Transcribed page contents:
────
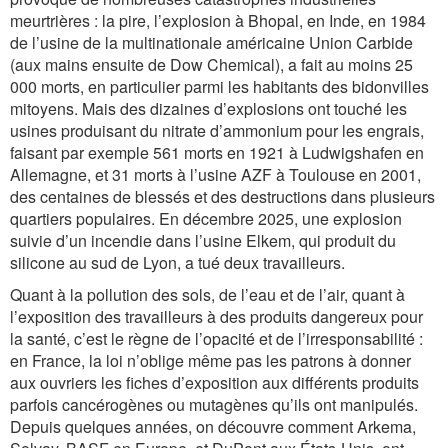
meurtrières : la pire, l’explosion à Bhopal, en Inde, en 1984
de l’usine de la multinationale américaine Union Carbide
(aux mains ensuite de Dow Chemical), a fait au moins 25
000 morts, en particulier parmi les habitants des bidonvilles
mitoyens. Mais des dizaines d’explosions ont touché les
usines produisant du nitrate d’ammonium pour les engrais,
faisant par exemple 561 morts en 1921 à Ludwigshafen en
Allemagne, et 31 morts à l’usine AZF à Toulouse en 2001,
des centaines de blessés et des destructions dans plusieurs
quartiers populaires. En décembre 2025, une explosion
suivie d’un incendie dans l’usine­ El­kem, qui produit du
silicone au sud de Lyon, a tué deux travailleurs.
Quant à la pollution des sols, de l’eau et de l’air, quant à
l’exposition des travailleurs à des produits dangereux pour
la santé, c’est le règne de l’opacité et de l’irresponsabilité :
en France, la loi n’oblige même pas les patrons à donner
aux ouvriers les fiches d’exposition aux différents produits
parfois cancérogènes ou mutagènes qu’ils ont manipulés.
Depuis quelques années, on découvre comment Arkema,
────
REQUIRED WORK: Nothing but an exact copy belongs in the answer: the lines from the top of the records through the line containing "mitoyens. Mais des", minus the pictures.

RESULT:
meurtrières : la pire, l’explosion à Bhopal, en Inde, en 1984
de l’usine de la multinationale américaine Union Carbide
(aux mains ensuite de Dow Chemical), a fait au moins 25
000 morts, en particulier parmi les habitants des bidonvilles
mitoyens. Mais des dizaines d’explosions ont touché les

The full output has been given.